[whatwg] Device Element
glenn at zewt.org
Sat Jan 8 16:43:58 PST 2011
On Sat, Jan 8, 2011 at 6:53 PM, Aryeh Gregor <Simetrical+w3c at gmail.com> wrote:
> On Sat, Jan 8, 2011 at 6:50 PM, Bjartur Thorlacius <svartman95 at gmail.com> wrote:
>> The system provides access control.
> I'm not sure what you're saying here. The browser provides access
> control for web applications. This is already true in lots of places
> -- like geolocation and network access, to name recent ones. Even if
> all native applications can access particular hardware as far as the
> system is concerned, it certainly doesn't follow that the browser can
> expose the same privilege to web applications.

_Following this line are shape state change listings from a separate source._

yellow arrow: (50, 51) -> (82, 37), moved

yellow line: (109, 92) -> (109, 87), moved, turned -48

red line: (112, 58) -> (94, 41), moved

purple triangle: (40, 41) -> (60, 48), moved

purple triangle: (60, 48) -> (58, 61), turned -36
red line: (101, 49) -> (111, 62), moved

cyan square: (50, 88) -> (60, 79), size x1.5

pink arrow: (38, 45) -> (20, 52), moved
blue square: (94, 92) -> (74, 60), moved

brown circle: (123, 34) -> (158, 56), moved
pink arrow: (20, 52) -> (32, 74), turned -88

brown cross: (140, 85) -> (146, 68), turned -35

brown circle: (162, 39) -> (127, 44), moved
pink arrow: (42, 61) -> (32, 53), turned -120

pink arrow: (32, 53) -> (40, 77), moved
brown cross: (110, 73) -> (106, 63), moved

Access control is tied closely to the nearby discussion on privilege
escalation (which came out of this thread). I do believe it's the
browser's job to decide what access a particular page gets, and to
give the user control over privilege escalation.

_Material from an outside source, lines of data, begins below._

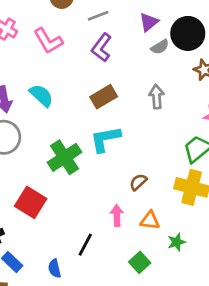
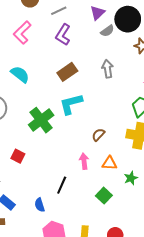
pink L-shape: (48, 41) -> (22, 33), turned 80
red square: (31, 202) -> (18, 156), size x0.6

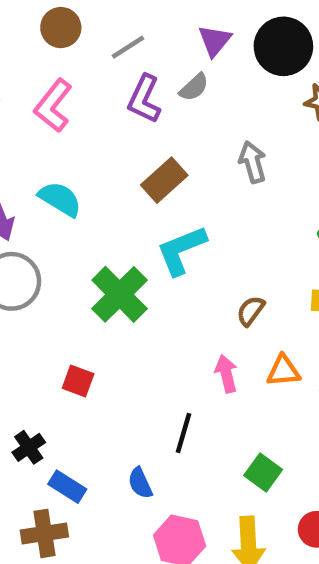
gray semicircle: (107, 31) -> (194, 87), moved
green square: (104, 196) -> (263, 472), moved

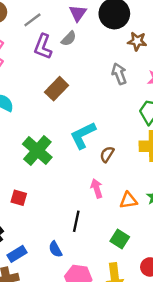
gray arrow: (253, 162) -> (119, 74), moved
cyan L-shape: (181, 250) -> (83, 135), moved
orange triangle: (283, 371) -> (128, 200), moved
blue rectangle: (67, 487) -> (17, 254), turned -60

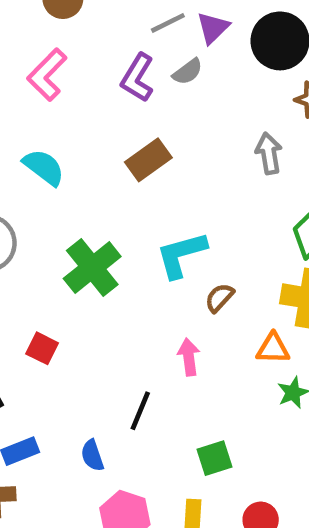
gray line: (32, 20) -> (168, 23), moved
orange triangle: (128, 200) -> (273, 348), moved
green square: (120, 239) -> (214, 458), turned 30

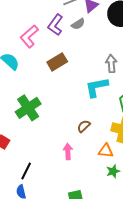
pink L-shape: (47, 75) -> (29, 36), moved
cyan L-shape: (181, 255) -> (97, 87), moved
black line: (140, 411) -> (26, 171), moved

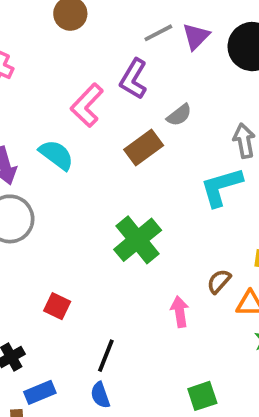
gray semicircle: (78, 24) -> (179, 115), moved
green cross: (28, 108) -> (138, 240), moved
brown semicircle: (84, 126) -> (219, 281), moved

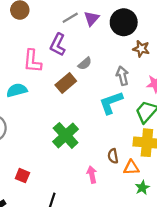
pink L-shape: (87, 105) -> (32, 61), turned -35
cyan semicircle: (56, 155) -> (17, 90), turned -48
brown semicircle: (219, 281) -> (113, 156), turned -48

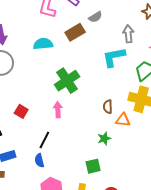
cyan semicircle: (17, 90) -> (43, 44), moved
pink arrow: (92, 175) -> (58, 110), moved
green star: (142, 188) -> (104, 138), moved

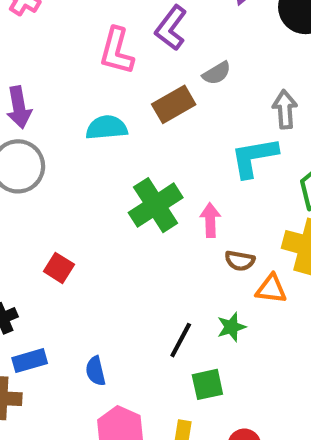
brown semicircle: (108, 107) -> (240, 261), turned -80
pink arrow: (58, 110) -> (210, 220), moved
black line: (44, 140) -> (181, 340), moved

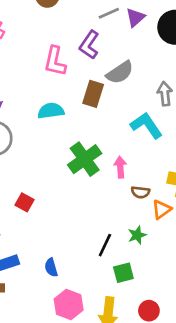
gray semicircle: (217, 73) -> (120, 72), size x1.5
brown rectangle: (174, 104) -> (93, 94), turned -40
cyan L-shape: (254, 157) -> (146, 125), turned 68
orange triangle: (271, 289) -> (161, 209), turned -40

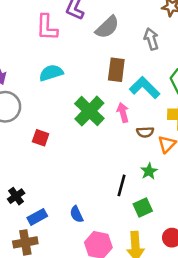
brown rectangle: (93, 94) -> (116, 70), moved
cyan L-shape: (146, 125) -> (145, 88), moved
red square: (25, 202) -> (41, 138), moved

I hate the analogy, but the browser is to web apps what the operating
system is to native apps: from providing the APIs to let them do
things, to enforcing permissions. The difference, of course, is that
the default trust level for remote apps is much lower than for native
Browser access control shouldn't be as complex as OS permissions, but
it does need to exist, and I do believe it'll need to be fleshed out
more thoroughly than it is currently for web apps to be a real
alternative to native for many use cases, and for others, to make them
less acutely second-class. As I mentioned in the other thread,
privilege escalation ranges from relaxing "nuisance-preventing"

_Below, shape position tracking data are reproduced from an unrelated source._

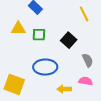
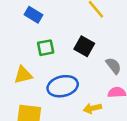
yellow triangle: (18, 29) -> (23, 75), moved

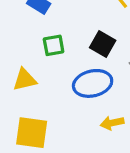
blue ellipse: (63, 86) -> (93, 83), moved

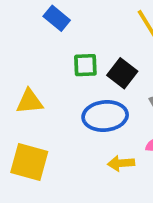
green square: (54, 45) -> (85, 65), moved

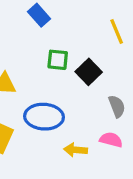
blue ellipse: (105, 116) -> (44, 117), moved

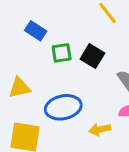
blue rectangle: (39, 15) -> (36, 31), moved

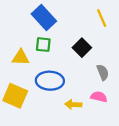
blue rectangle: (36, 31) -> (44, 17), size x1.5
green square: (62, 53) -> (43, 45), moved

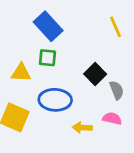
black square: (82, 48) -> (95, 74), moved

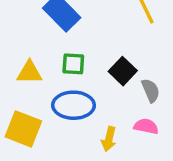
green square: (47, 58) -> (73, 64), moved
yellow arrow: (82, 128) -> (109, 139), turned -78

restrictions (context menu cancellation, browser fullscreen, opening
windows) to high-trust operations like broader local file access and
yes, device access.
(Not to endorse device access in general--that request for low-level
access to Bluetooth devices is, frankly, crazy--but a serial API isn't
unreasonable at all.)
The particular mechanisms to handle this should be up to the browser,
of course, but I firmly believe it's the browser's job.